WHAT THE EXERCISE ASKS: From the data below, retype exactly the lines starting with the one that contains "You are a GUI" and ending with the one that contains "This screenshot has height=941, width=1440.", both included.

DATA SHOWN:
──────
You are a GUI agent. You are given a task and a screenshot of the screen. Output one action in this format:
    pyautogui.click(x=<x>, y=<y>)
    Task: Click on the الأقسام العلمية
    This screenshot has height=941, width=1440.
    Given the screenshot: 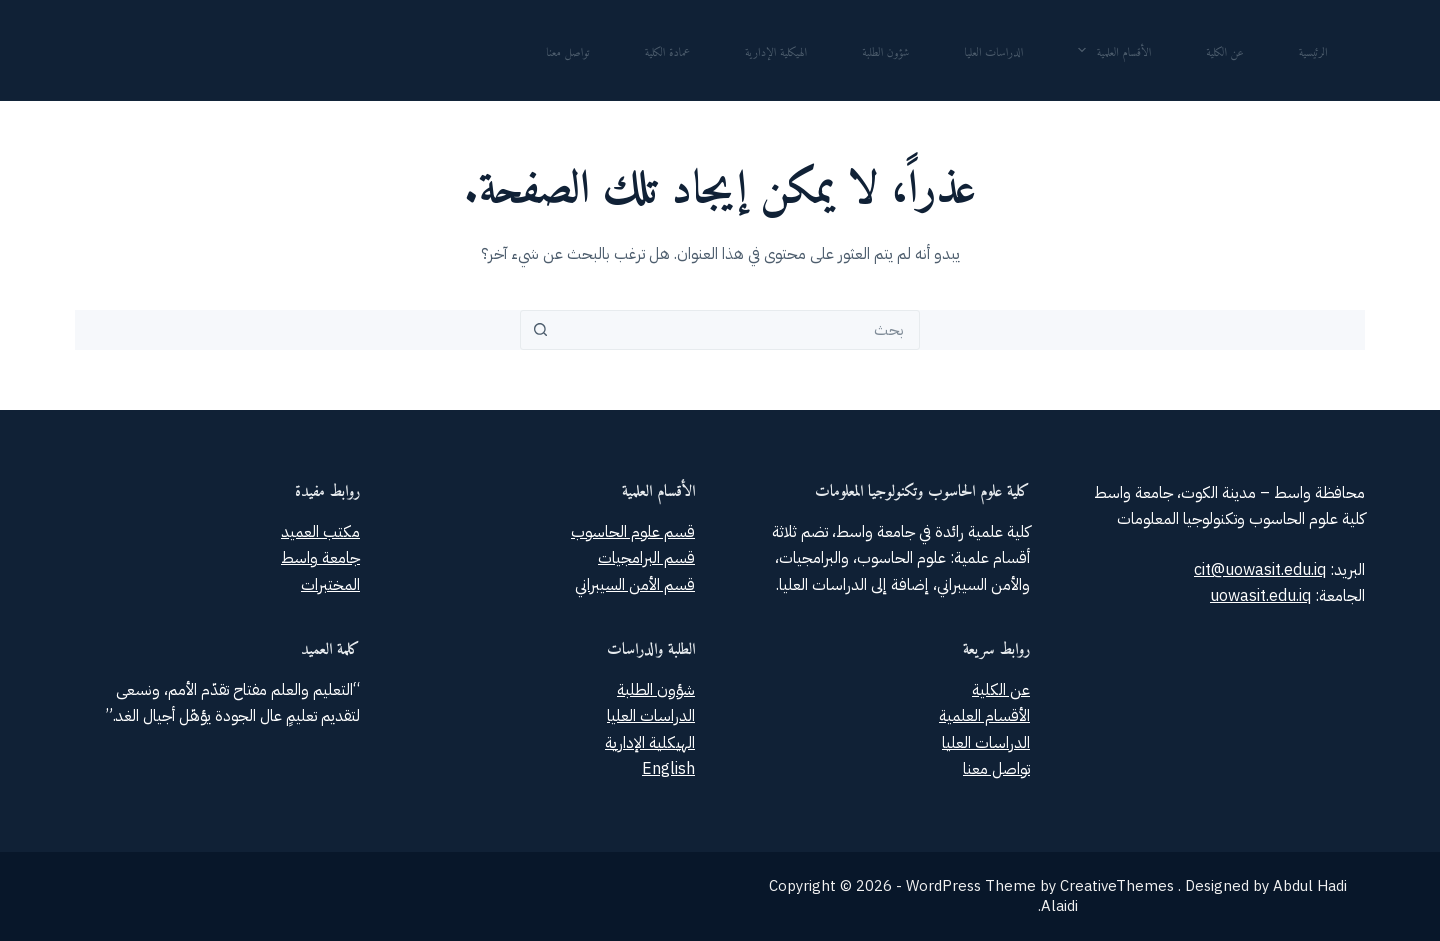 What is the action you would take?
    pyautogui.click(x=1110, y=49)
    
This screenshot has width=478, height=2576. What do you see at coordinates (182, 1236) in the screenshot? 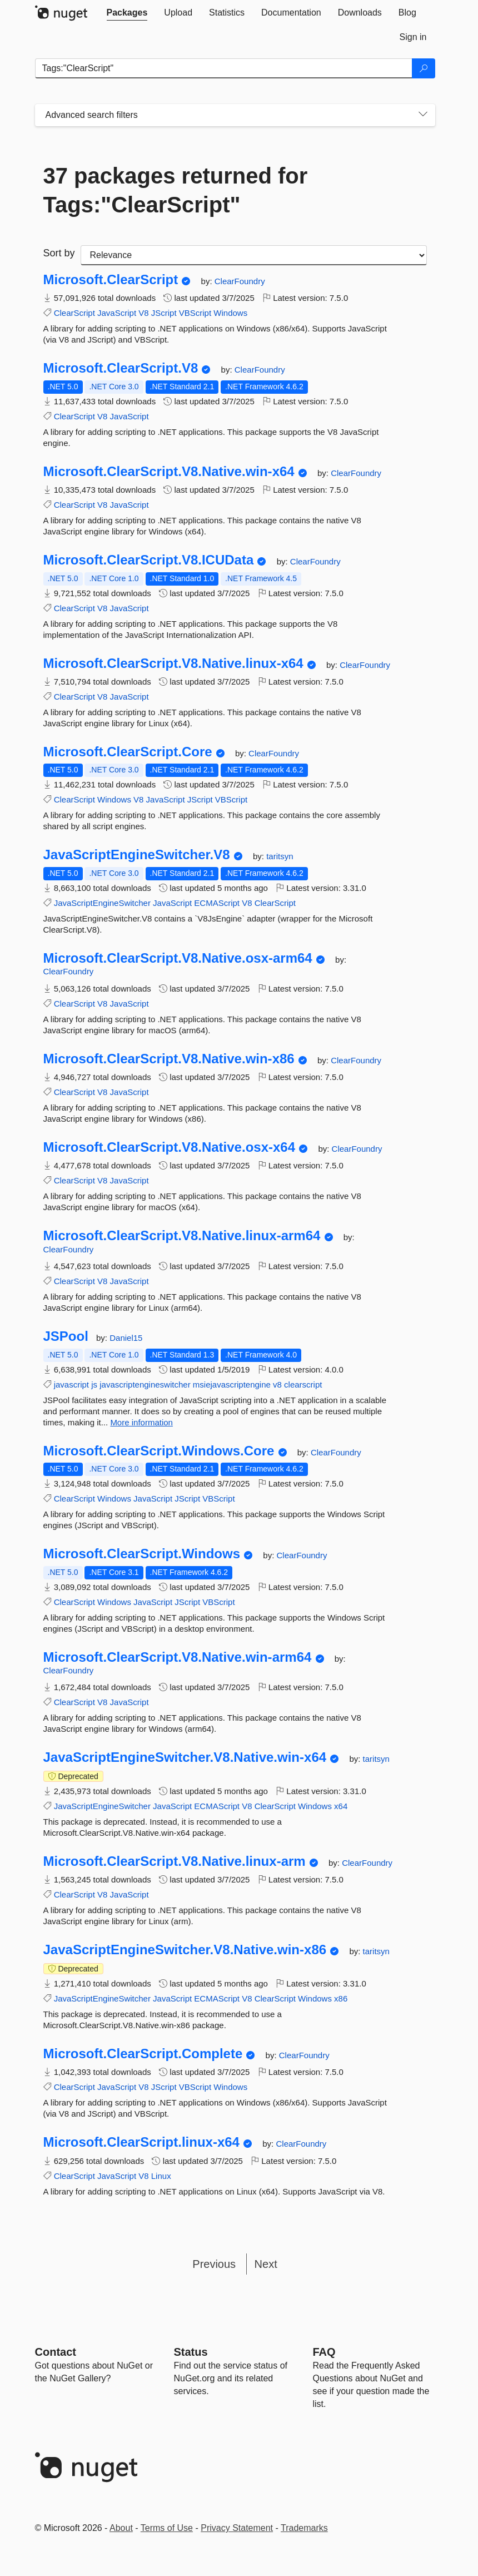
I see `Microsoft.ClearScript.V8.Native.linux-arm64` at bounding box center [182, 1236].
──────
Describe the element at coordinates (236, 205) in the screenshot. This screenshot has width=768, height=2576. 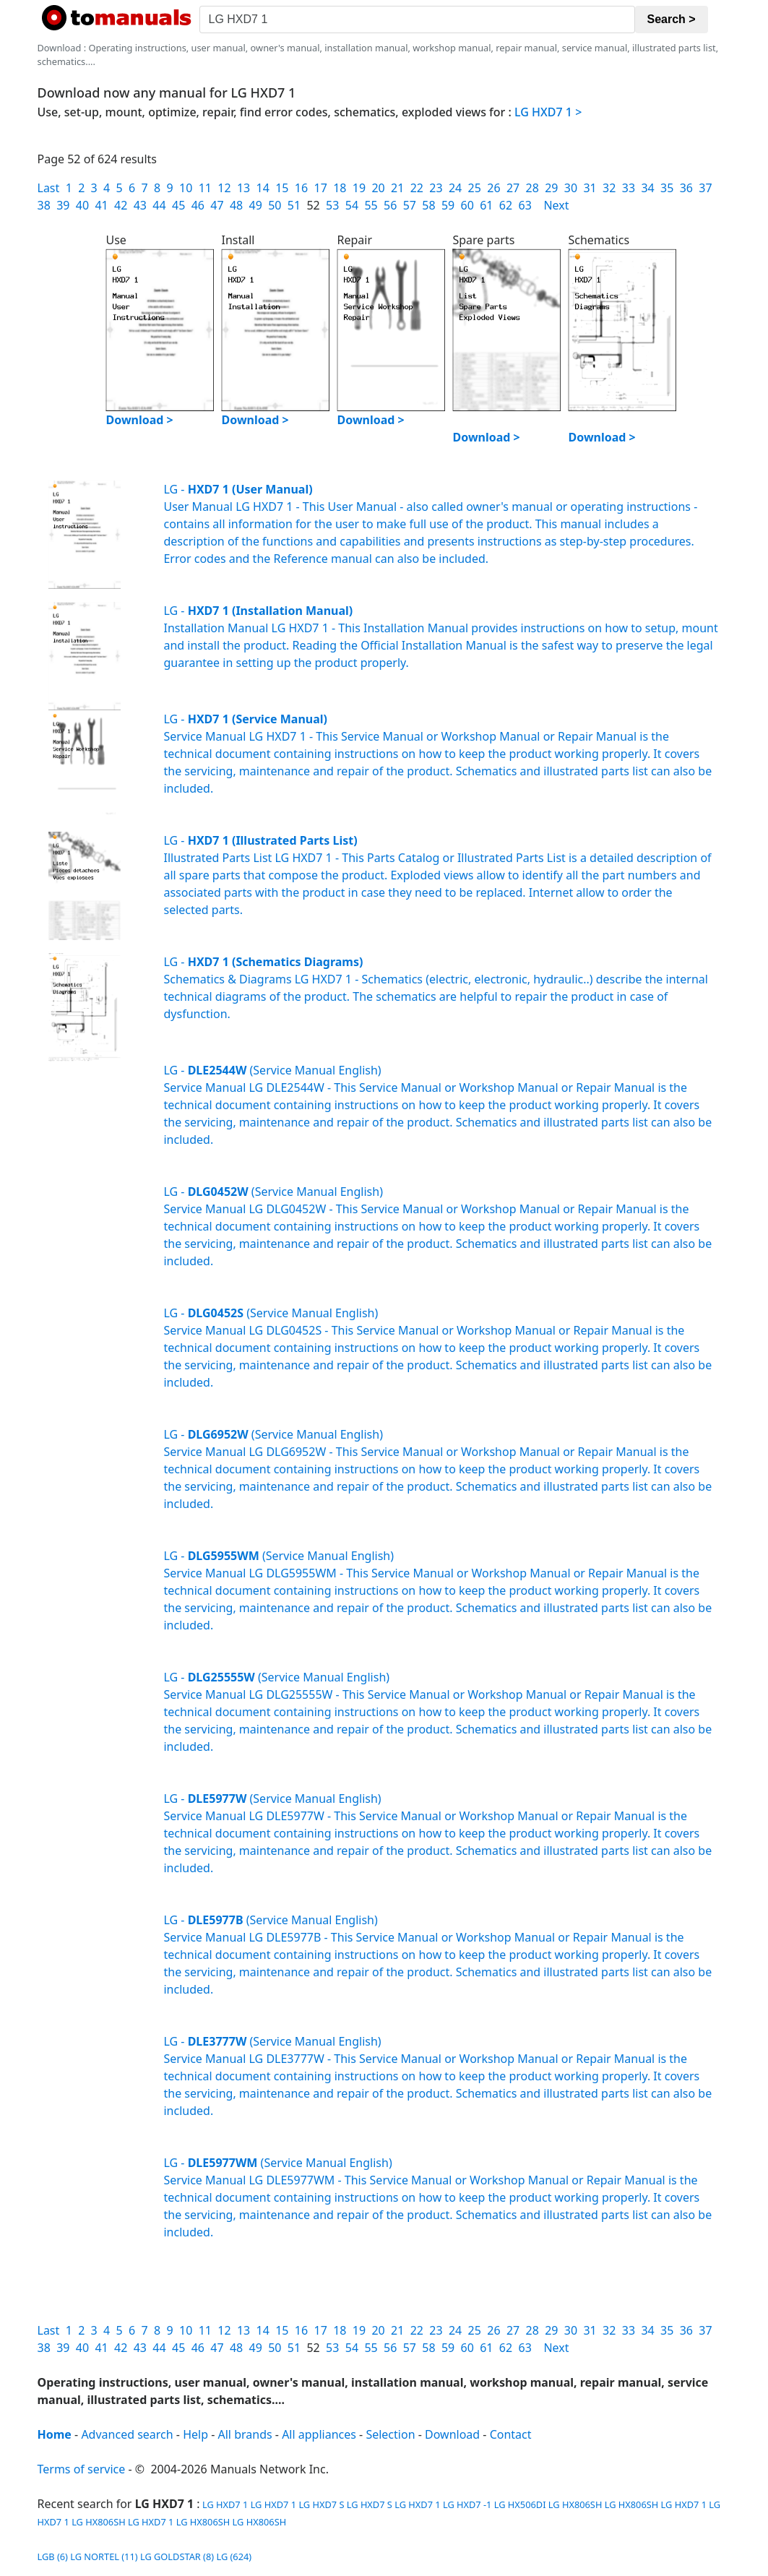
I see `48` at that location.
──────
THE COMPLETED TASK:
You are a GUI agent. You are given a task and a screenshot of the screen. Output one action in this format:
    pyautogui.click(x=<x>, y=<y>)
    Task: Click on the الأقسام العلمية
    This screenshot has height=941, width=1440.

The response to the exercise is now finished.